## TASK INSTRUCTIONS
Strip out the pictures and output each remaining line of the data word for word.

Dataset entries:
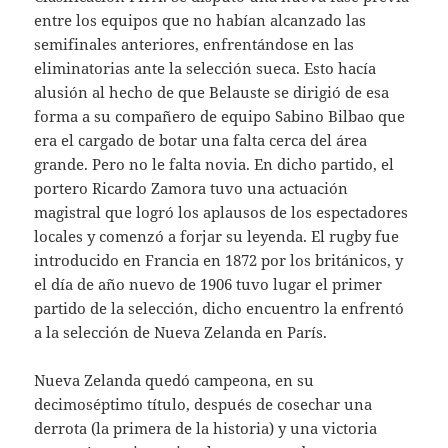
entre los equipos que no habían alcanzado las
semifinales anteriores, enfrentándose en las
eliminatorias ante la selección sueca. Esto hacía
alusión al hecho de que Belauste se dirigió de esa
forma a su compañero de equipo Sabino Bilbao que
era el cargado de botar una falta cerca del área
grande. Pero no le falta novia. En dicho partido, el
portero Ricardo Zamora tuvo una actuación
magistral que logró los aplausos de los espectadores
locales y comenzó a forjar su leyenda. El rugby fue
introducido en Francia en 1872 por los británicos, y
el día de año nuevo de 1906 tuvo lugar el primer
partido de la selección, dicho encuentro la enfrentó
a la selección de Nueva Zelanda en París.
Nueva Zelanda quedó campeona, en su
decimoséptimo título, después de cosechar una
derrota (la primera de la historia) y una victoria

## RESPONSE TO THIS TASK
entre los equipos que no habían alcanzado las
semifinales anteriores, enfrentándose en las
eliminatorias ante la selección sueca. Esto hacía
alusión al hecho de que Belauste se dirigió de esa
forma a su compañero de equipo Sabino Bilbao que
era el cargado de botar una falta cerca del área
grande. Pero no le falta novia. En dicho partido, el
portero Ricardo Zamora tuvo una actuación
magistral que logró los aplausos de los espectadores
locales y comenzó a forjar su leyenda. El rugby fue
introducido en Francia en 1872 por los británicos, y
el día de año nuevo de 1906 tuvo lugar el primer
partido de la selección, dicho encuentro la enfrentó
a la selección de Nueva Zelanda en París.
Nueva Zelanda quedó campeona, en su
decimoséptimo título, después de cosechar una
derrota (la primera de la historia) y una victoria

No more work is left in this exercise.